The succession of double-take-inducing details is exquisitely managed. (It’s as if someone called in an airstrike on a rotary phone.) Gibson doesn’t explain how the tipstaff works or why it assumes the look of a “baroque” pistol; alert readers will get that tipstaffs are the products of nanotech and nostalgia, of advanced societies that have aestheticized how they do harm. A lesser writer, of course, would’ve insisted that the pistol do the firing, but Lowbeer’s ornamental weapon disgorges nothing, not a peep. The explosion is elsewhere, and Gibson is mindful that explosions have epilogues, the follow-up sound of raining objects “striking walls and flagstones. Someone began to scream.” Two chapters later, as wreckage is combed, we learn that the screaming belongs to a woman, physically uninjured. “‘See to her,’ he’d heard Lowbeer say, to someone unseen, ‘immediately.’” Lowbeer is concerned about trauma. It turns out that the magistrate never intended her drones to inflict so much damage; the approaching threat contained an explosive.
Maybe this doesn’t thrill you, but Gibson’s ability to release his characters into a scene and work out the logical (though not immediately obvious) impacts of their pinballing sets him far above most writers. It’s a rare quality, this knack for accounting. And it can’t be easily installed, slotted into a creative-writing student’s mind, say.
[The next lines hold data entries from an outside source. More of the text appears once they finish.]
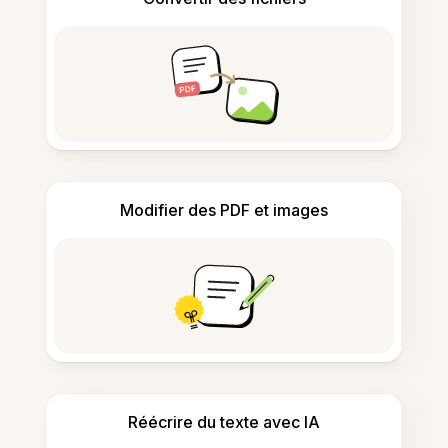
Modifier des PDF et images
Réécrire du texte avec IA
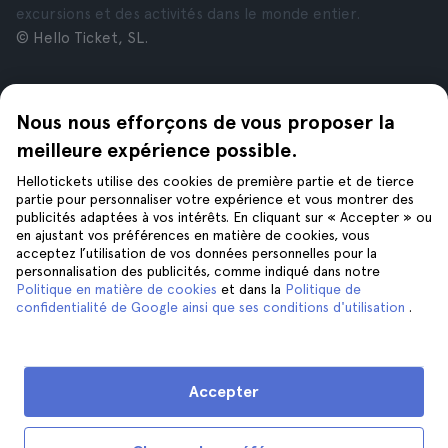
excursions et des activités dans le monde entier.
© Hello Ticket, SL.
Entreprise
Villes
Nous nous efforçons de vous proposer la
À propos de nous
New York
Offres d’emploi
Rome
meilleure expérience possible.
Affiliés
Paris
Hellotickets utilise des cookies de première partie et de tierce
Avis
Londres
partie pour personnaliser votre expérience et vous montrer des
Confidentialité
Grenade
publicités adaptées à vos intérêts. En cliquant sur « Accepter » ou
en ajustant vos préférences en matière de cookies, vous
Conditions générales
Cracovie
acceptez l’utilisation de vos données personnelles pour la
Mentions Légales
Tenerife
personnalisation des publicités, comme indiqué dans notre
Cookies
Politique en matière de cookies
et dans la
Politique de
confidentialité de Google ainsi que ses conditions d'utilisation
.
Aide
Suivez-nous sur
Aide
Accepter
Nous contacter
Like virtually everything that followed “Johnny Mnemonic,” The Peripheral also extended Gibson’s punditry, his habit of filleting the present with the edge of the future. Climate change and pandemics have wracked Lowbeer’s world, and Russian oligarchs loom. Even Lowbeer’s drones—the book calls them “flashbots”—quote our era’s impersonalized take on warfare. Gibson continues to iterate new futures to reskin our ever-shifting present.
Johnny and Molly decide to linger among the Lo Teks; characters in Gibson’s fictions often find their way into loose, makeshift communities. It’s a happy ending, though Neuromancer writes over it when Molly recounts Johnny’s inevitable darker fate. And a still-darker fate waited further on: a movie with Keanu Reeves and Dolph Lundgren, he of He-Man fame, reached the big screen (remember when screens were big?) in 1995 and duly flopped.
But the original 1981 story, which can be found at the very start of Burning Chrome, a collection of Gibson’s short fiction, has a deeper legacy. It created a world, sure, but a writer too. And, after all these years, it remains unforgettable, which merely means its sentences stay with you, as if they’ve been permanently uploaded.